A recent blog post I wrote received some comments from ‘Brad’, at The Mosaic Initiative, a grassroots organization based in the US. Although Brad seems to think that what I wrote accords in some way with what he believes, it is quite clear to me that we both think very different things about HIV.
For a start, I believe that HIV epidemics in African countries are NOT like HIV epidemics in the US and other Western countries. The bulk of HIV transmission in Western countries is a result of either male to male sex or injected drug use. The bulk of HIV transmission in African countries is not a result of either of these, in any country.
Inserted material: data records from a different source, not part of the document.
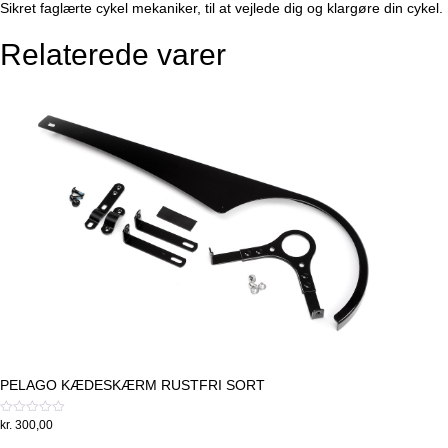
Sikret faglærte cykel mekaniker, til at vejlede dig og klargøre din cykel.
Relaterede varer
PELAGO KÆDESKÆRM RUSTFRI SORT
Vurderet
kr.
300,00
0
ud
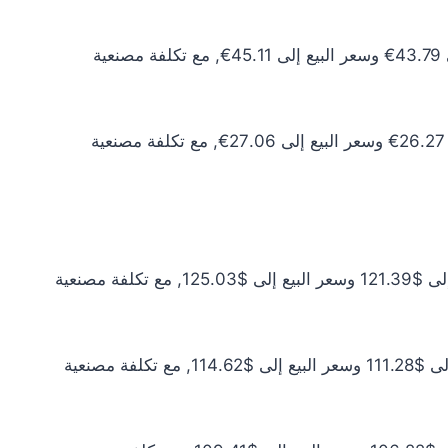
سعر الذهب عيار 10 اليوم يبلغ 39.81€ للشراء الخام و41.00€ للبيع الخام. أما مع إضافة المصنعية، فيرتفع سعر الشراء إلى 43.79€ وسعر البيع إلى 45.11€, مع تكلفة مصنعية
سعر الذهب عيار 6 اليوم يبلغ 23.89€ للشراء الخام و24.60€ للبيع الخام. أما مع إضافة المصنعية، فيرتفع سعر الشراء إلى 26.27€ وسعر البيع إلى 27.06€, مع تكلفة مصنعية
سعر الذهب عيار 24 اليوم يبلغ $110.36 للشراء الخام و$113.67 للبيع الخام. أما مع إضافة المصنعية، فيرتفع سعر الشراء إلى $121.39 وسعر البيع إلى $125.03, مع تكلفة مصنعية
سعر الذهب عيار 22 اليوم يبلغ $101.16 للشراء الخام و$104.20 للبيع الخام. أما مع إضافة المصنعية، فيرتفع سعر الشراء إلى $111.28 وسعر البيع إلى $114.62, مع تكلفة مصنعية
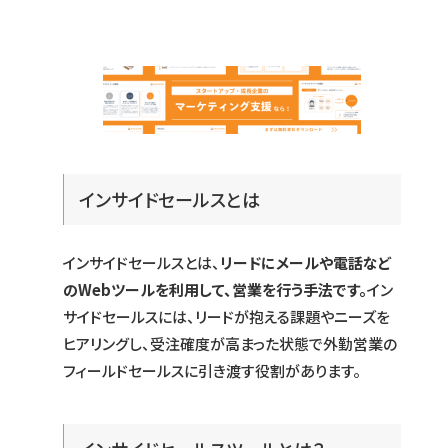
インサイドセールスとは
インサイドセールスとは、
リードにメールや電話など
のWebツールを利用して、営業を行う手法です。
イン
サイドセールスには、リードが抱える課題やニーズを
ヒアリングし、受注確度が高まった状態で外勤営業の
フィールドセールスに引き渡す役割があります。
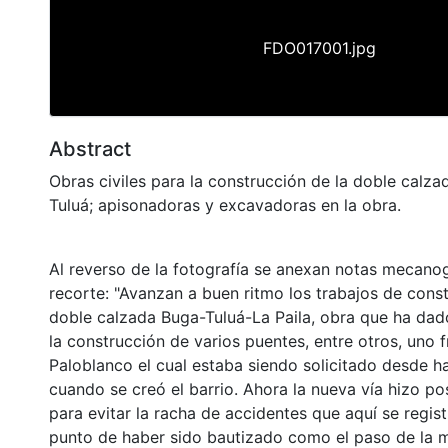
FDO017001.jpg
Abstract
Obras civiles para la construcción de la doble calza
Tuluá; apisonadoras y excavadoras en la obra.
Al reverso de la fotografía se anexan notas mecano
recorte: "Avanzan a buen ritmo los trabajos de const
doble calzada Buga-Tuluá-La Paila, obra que ha da
la construcción de varios puentes, entre otros, uno f
Paloblanco el cual estaba siendo solicitado desde h
cuando se creó el barrio. Ahora la nueva vía hizo po
para evitar la racha de accidentes que aquí se regis
punto de haber sido bautizado como el paso de la 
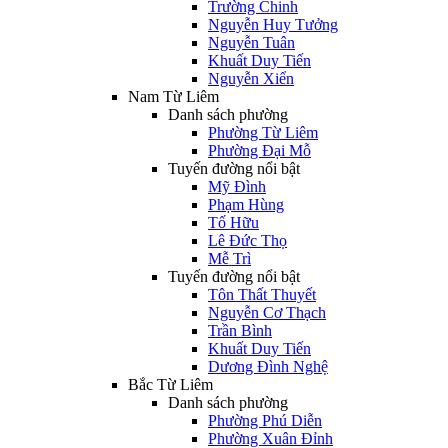
Trường Chinh
Nguyễn Huy Tưởng
Nguyễn Tuân
Khuất Duy Tiến
Nguyễn Xiển
Nam Từ Liêm
Danh sách phường
Phường Từ Liêm
Phường Đại Mỗ
Tuyến đường nổi bật
Mỹ Đình
Phạm Hùng
Tố Hữu
Lê Đức Thọ
Mễ Trì
Tuyến đường nổi bật
Tôn Thất Thuyết
Nguyễn Cơ Thạch
Trần Bình
Khuất Duy Tiến
Dương Đình Nghệ
Bắc Từ Liêm
Danh sách phường
Phường Phú Diễn
Phường Xuân Đỉnh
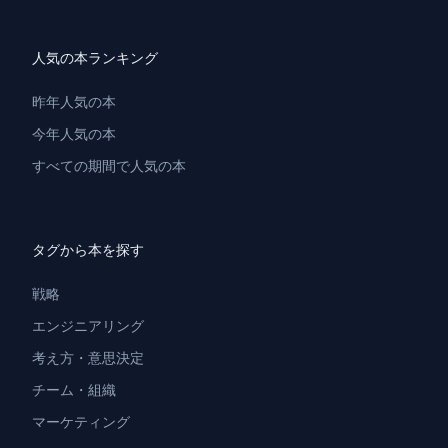
人気の本ランキング
昨年人気の本
今年人気の本
すべての期間で人気の本
タグから本を探す
戦略
エンジニアリング
考え方・意思決定
チーム・組織
マーケティング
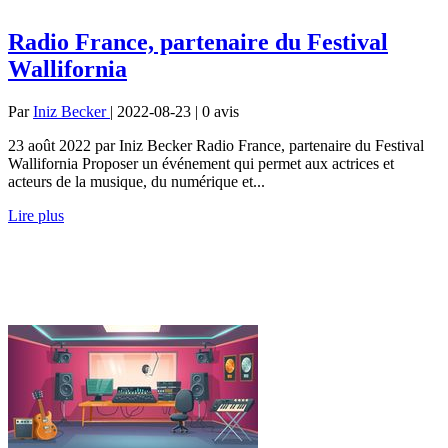
Radio France, partenaire du Festival
Wallifornia
Par
Iniz Becker
| 2022-08-23 | 0
avis
23 août 2022 par Iniz Becker Radio France, partenaire du Festival
Wallifornia Proposer un événement qui permet aux actrices et
acteurs de la musique, du numérique et...
Lire plus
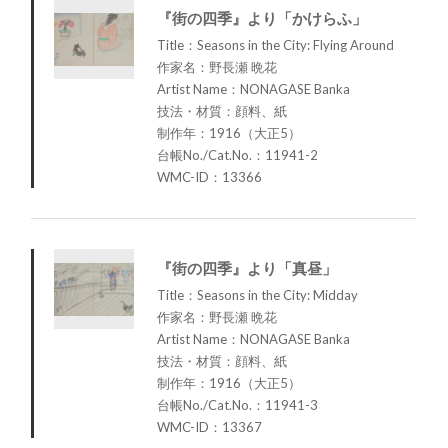
『街の四季』より「かけらふ」
Title：Seasons in the City: Flying Around
作家名：野長瀬 晩花
Artist Name：NONAGASE Banka
技法・材質：顔料、紙
制作年：1916（大正5）
台帳No./Cat.No.：11941-2
WMC-ID：13366
『街の四季』より「真昼」
Title：Seasons in the City: Midday
作家名：野長瀬 晩花
Artist Name：NONAGASE Banka
技法・材質：顔料、紙
制作年：1916（大正5）
台帳No./Cat.No.：11941-3
WMC-ID：13367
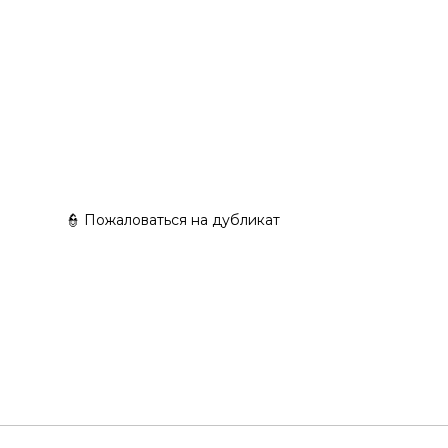
👮 Пожаловаться на дубликат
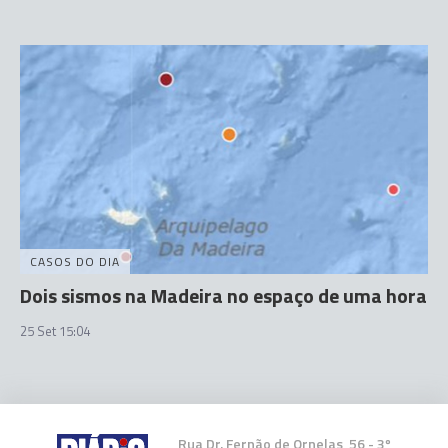
CASOS DO DIA
Dois sismos na Madeira no espaço de uma hora
25 Set 15:04
Rua Dr. Fernão de Ornelas, 56 - 3º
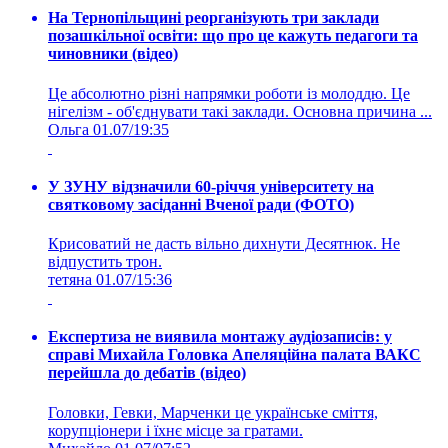
На Тернопільщині реорганізують три заклади
позашкільної освіти: що про це кажуть педагоги та
чиновники (відео)
Це абсолютно різні напрямки роботи із молоддю. Це
нігелізм - об'єднувати такі заклади. Основна причина ...
Ольга
01.07/19:35
У ЗУНУ відзначили 60-річчя університету на
святковому засіданні Вченої ради (ФОТО)
Крисоватий не дасть вільно дихнути Десятнюк. Не
відпустить трон.
тетяна
01.07/15:36
Експертиза не виявила монтажу аудіозаписів: у
справі Михайла Головка Апеляційна палата ВАКС
перейшла до дебатів (відео)
Головки, Гевки, Марченки це українське сміття,
корупціонери і їхнє місце за гратами.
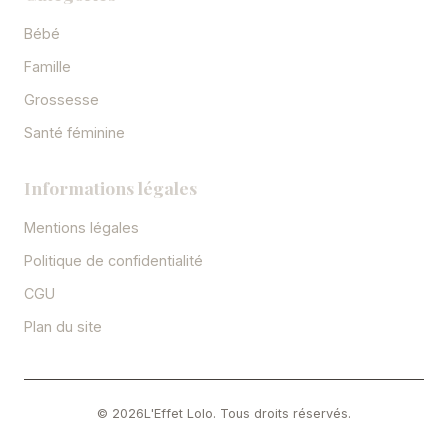
Bébé
Famille
Grossesse
Santé féminine
Informations légales
Mentions légales
Politique de confidentialité
CGU
Plan du site
©
2026
L'Effet Lolo. Tous droits réservés.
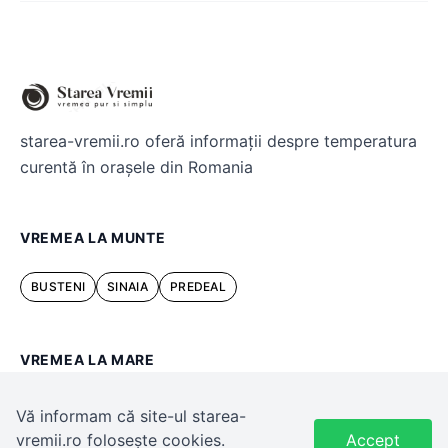
starea-vremii.ro oferă informații despre temperatura
curentă în orașele din Romania
VREMEA LA MUNTE
BUSTENI
SINAIA
PREDEAL
VREMEA LA MARE
Constanta
Vă informam că site-ul starea-
Mamaia
vremii.ro folosește cookies.
Accept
The very point of the Don’t Get Stuck With HIV website and blog is that no African country has made a convincing estimate of the proportion of HIV transmission that is a result of sexual, as opposed to non-sexual transmission. It is just assumed that about 80% is a result of heterosexual sex and most of the remaining 20% is accounted for by mother to child transmission; these assumptions have been held for more than 20 years and emanate from WHO, the World Bank, UNAIDS and other institutions that control HIV funding, globally and in African countries.
I also disagree with Brad that it is merely “important to know how HIV is spreading”; it is vital to know whether someone was infected through sex, through unsafe healthcare, through some traditional practice or in a tattoo studio. There is no “generalized pandemic” that Brad speaks of. In Western countries, the vast majority of people are not at risk of being infected with HIV. Even in African countries some people are more likely to be infected than others; in Burundi HIV prevalence is low, but in Botswana it is high. In cities, even Bujumbura, prevalence tends to be high.
Prevalence is almost always higher among women than men in high prevalence African countries, higher among employed people than unemployed people, higher among wealthier people than poor people, etc. There is a huge level of heterogeneity, between and within countries. This heterogeneity does not seem to correlate very much with sexual behavior, though you may believe otherwise if you have immersed yourself in HIV industry literature.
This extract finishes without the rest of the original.